Collaboration leads to success
Her ability to coach has also come in handy in Meier-Stephenson’s research lab. She volunteered for a summer back in 2021 when Meier-Stephenson, then a newly hired faculty member, was setting up her research program focused on finding new drugs to treat chronic hepatitis B. Kasinyabo then won an undergraduate research award from the Li Ka Shing Institute of Virology to work in the lab last summer and has been awarded a Canadian Institutes of Health Research grant for this coming summer.
Kasinyabo, who served as vice-president of the Immunology and Infection Students' Association, has heard stories about research being uber-competitive. But she found others in U of A laboratories — including those run by famed virologists Lorne Tyrrell and Michael Houghton — to be supportive and helpful. In Meier-Stephenson’s laboratory she says she has found a collaborative environment in which everyone is encouraged to do their best work.

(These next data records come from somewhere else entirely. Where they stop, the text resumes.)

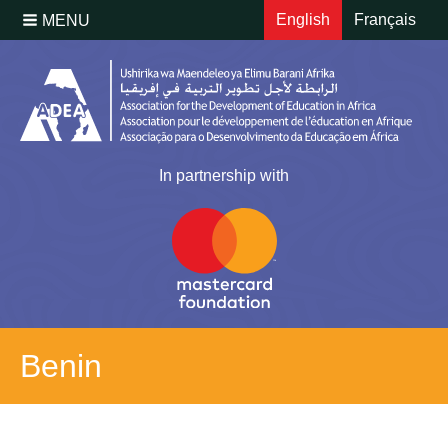
English
Français
MENU
In partnership with
Benin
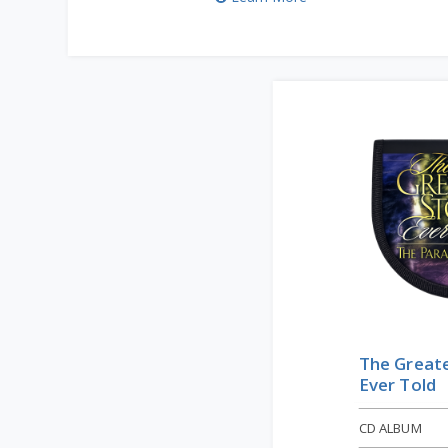
The Greate
Ever Told
CD ALBUM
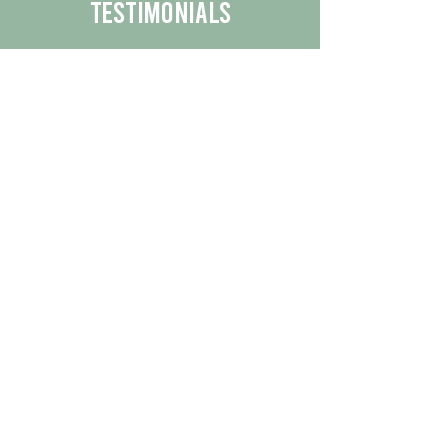
Testimonials
We are proud to share the positive
experiences our customers have had
with our business.
By reading their feedback, you can
get a better understanding of the
quality of our products/services.
Check Out More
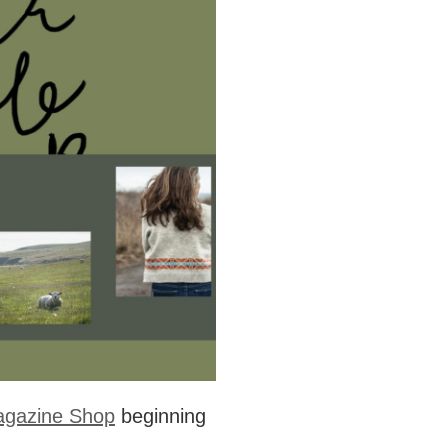
agazine Shop
beginning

Their lab work involves testing drugs that shut down cancer-causing sections of DNA in diseased cells, hoping they will have an effect on similar sections of the DNA of chronic hepatitis B. Kasinyabo's role is to perform drug studies in hepatitis B infected cells, where she works in one of the lab's biohoods. As Meier-Stephenson’s lab team expanded, now including two graduate and eight undergraduate student researchers, Kasinyabo has taken on the role of supporter, teacher and mentor to the newer team members.
“I prefer a collaborative environment where no one's feeling afraid to say, ‘Oh, something didn't work,’ or ‘I just messed up,’” says Meier-Stephenson. “Emma is right there in it, and yes, sometimes an experiment doesn’t work for whatever reason, but she backs up and tries to figure out why.”
“That's research! And that's also what makes Emma a good researcher and great role model," she says.
Following one more summer in the lab, Kasinyabo plans to look for a position with a clinical trial, where she can gain experience working with patients. No matter what professional step she takes after that, she intends to continue volunteering.
“I'm going to stay with the community of people with disabilities and kids with whatever abilities,” she says. “I think community involvement and just being generous in that way is so rewarding.”